DATA SHOWN below:

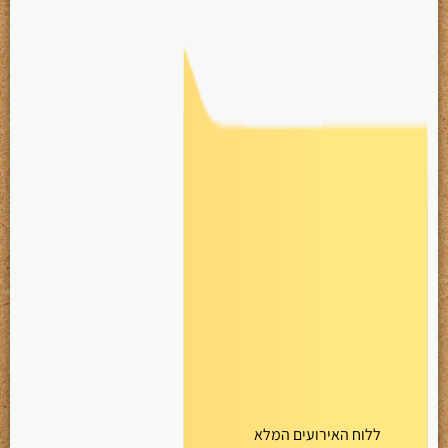
ללוח האירועים המלא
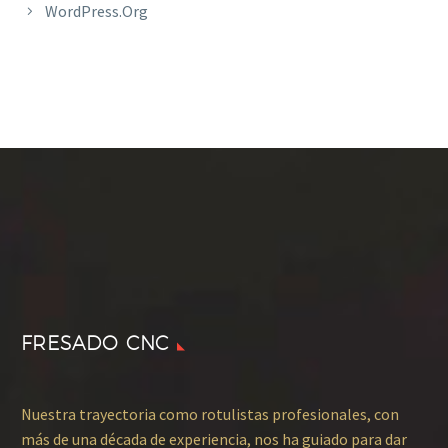
WordPress.org
FRESADO CNC
Nuestra trayectoria como rotulistas profesionales, con
más de una década de experiencia, nos ha guiado para dar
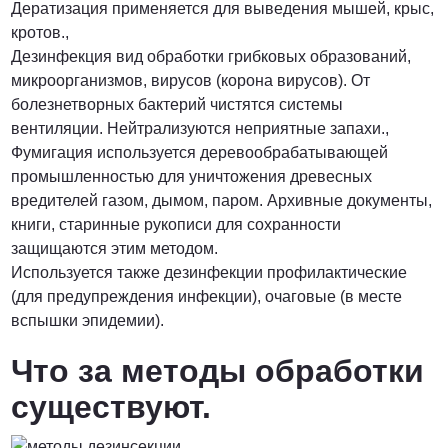
Дератизация применяется для выведения мышей, крыс,
кротов.,
Дезинфекция вид обработки грибковых образований,
микроорганизмов, вирусов (корона вирусов). От
болезнетворных бактерий чистятся системы
вентиляции. Нейтрализуются неприятные запахи.,
Фумигация используется деревообрабатывающей
промышленностью для уничтожения древесных
вредителей газом, дымом, паром. Архивные документы,
книги, старинные рукописи для сохранности
защищаются этим методом.
Используется также дезинфекции профилактические
(для предупреждения инфекции), очаговые (в месте
вспышки эпидемии).
Что за методы обработки
существуют.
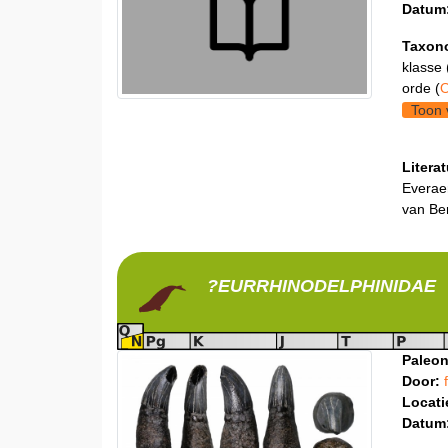
Datum
Taxon
klasse 
orde (
O
Toon 
Litera
Everaer
van Be
?EURRHINODELPHINIDAE
Paleon
Door:
Locati
Datum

End of DATA SHOWN.

> _TASK_
Your task is to write out, exactly and without pictures, only the lines from the one holding "вспышки эпидемии)." to the last line of the data.

> _ANSWER TO THE PROBLEM_
вспышки эпидемии).
Что за методы обработки
существуют.
Datum
Taxon
klasse 
orde (
O
Toon 
Litera
Everaer
van Be
?EURRHINODELPHINIDAE
Paleon
Door:
Locati
Datum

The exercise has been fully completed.